REQUIREMENT
Gather the lines below that include the string "botas", copying each in full.

SOURCE DATA
Segment Open

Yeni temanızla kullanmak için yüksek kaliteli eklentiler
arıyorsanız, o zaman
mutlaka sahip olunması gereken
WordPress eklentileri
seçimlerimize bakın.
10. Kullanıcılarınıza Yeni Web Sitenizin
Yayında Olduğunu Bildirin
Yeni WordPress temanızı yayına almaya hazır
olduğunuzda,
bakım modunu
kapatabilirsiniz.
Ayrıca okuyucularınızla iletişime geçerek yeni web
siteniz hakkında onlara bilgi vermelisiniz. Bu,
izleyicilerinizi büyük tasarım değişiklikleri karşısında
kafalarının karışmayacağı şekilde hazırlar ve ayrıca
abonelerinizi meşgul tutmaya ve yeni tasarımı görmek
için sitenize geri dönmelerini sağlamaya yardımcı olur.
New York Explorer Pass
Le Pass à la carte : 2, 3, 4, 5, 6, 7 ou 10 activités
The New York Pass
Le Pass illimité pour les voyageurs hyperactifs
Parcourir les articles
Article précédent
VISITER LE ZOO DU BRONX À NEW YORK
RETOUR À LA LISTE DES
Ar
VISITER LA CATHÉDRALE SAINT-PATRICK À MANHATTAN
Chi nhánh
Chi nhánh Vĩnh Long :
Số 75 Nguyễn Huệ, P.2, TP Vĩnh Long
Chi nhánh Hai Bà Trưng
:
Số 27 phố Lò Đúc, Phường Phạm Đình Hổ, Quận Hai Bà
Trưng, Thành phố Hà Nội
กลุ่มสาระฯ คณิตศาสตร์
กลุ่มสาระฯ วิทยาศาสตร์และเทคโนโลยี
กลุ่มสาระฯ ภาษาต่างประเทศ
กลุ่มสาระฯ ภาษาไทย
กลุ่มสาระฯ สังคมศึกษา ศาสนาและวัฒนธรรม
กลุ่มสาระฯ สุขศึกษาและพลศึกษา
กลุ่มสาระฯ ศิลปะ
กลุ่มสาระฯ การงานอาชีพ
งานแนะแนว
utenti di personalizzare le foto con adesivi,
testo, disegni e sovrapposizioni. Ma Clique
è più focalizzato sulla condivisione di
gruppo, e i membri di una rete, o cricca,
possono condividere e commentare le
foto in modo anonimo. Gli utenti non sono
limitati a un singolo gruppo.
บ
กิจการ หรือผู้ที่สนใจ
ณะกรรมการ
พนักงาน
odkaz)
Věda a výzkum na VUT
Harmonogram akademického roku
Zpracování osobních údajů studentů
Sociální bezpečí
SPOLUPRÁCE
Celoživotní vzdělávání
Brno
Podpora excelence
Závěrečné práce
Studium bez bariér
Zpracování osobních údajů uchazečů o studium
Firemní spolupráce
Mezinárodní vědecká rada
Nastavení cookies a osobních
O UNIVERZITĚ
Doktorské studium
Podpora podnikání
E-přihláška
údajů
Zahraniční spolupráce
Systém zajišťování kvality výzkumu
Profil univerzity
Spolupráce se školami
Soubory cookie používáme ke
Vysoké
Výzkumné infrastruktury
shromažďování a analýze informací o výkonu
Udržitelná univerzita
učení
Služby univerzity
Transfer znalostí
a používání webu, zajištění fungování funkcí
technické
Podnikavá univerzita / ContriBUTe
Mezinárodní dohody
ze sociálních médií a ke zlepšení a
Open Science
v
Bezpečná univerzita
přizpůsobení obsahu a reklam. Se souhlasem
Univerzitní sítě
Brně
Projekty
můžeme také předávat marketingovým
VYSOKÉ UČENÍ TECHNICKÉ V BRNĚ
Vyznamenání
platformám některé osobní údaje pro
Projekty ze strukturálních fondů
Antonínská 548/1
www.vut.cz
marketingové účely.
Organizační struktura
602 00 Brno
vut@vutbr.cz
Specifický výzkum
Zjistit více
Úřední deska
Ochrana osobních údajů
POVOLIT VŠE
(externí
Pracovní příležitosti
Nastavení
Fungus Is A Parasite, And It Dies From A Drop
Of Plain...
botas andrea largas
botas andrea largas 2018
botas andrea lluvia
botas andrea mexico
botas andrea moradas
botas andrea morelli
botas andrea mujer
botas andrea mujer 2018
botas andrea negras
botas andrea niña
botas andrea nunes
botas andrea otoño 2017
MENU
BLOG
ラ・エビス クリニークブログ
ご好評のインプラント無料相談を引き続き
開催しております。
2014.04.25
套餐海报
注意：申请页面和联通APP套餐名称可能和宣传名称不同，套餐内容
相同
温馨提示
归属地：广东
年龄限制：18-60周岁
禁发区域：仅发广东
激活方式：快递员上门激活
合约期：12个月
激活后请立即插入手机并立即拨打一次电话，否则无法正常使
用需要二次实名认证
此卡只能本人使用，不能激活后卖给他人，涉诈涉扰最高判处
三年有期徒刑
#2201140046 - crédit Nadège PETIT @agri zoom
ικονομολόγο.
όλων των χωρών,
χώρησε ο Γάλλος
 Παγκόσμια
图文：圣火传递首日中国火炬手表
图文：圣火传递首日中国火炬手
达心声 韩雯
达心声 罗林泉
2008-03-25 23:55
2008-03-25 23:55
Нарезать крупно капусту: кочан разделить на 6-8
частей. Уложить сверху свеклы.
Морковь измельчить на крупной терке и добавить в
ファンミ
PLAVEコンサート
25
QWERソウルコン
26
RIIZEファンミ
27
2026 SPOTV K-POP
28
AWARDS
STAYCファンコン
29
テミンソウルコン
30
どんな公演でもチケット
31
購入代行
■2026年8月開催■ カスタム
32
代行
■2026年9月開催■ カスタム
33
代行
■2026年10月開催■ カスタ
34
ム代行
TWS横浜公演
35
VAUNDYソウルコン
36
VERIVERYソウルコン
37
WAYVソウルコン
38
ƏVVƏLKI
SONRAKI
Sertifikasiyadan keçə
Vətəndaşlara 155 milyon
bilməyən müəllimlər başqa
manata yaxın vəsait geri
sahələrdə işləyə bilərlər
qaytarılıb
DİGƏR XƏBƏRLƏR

Segment Closed

SOLUTION TO THE EXERCISE
botas andrea largas
botas andrea largas 2018
botas andrea lluvia
botas andrea mexico
botas andrea moradas
botas andrea morelli
botas andrea mujer
botas andrea mujer 2018
botas andrea negras
botas andrea niña
botas andrea nunes
botas andrea otoño 2017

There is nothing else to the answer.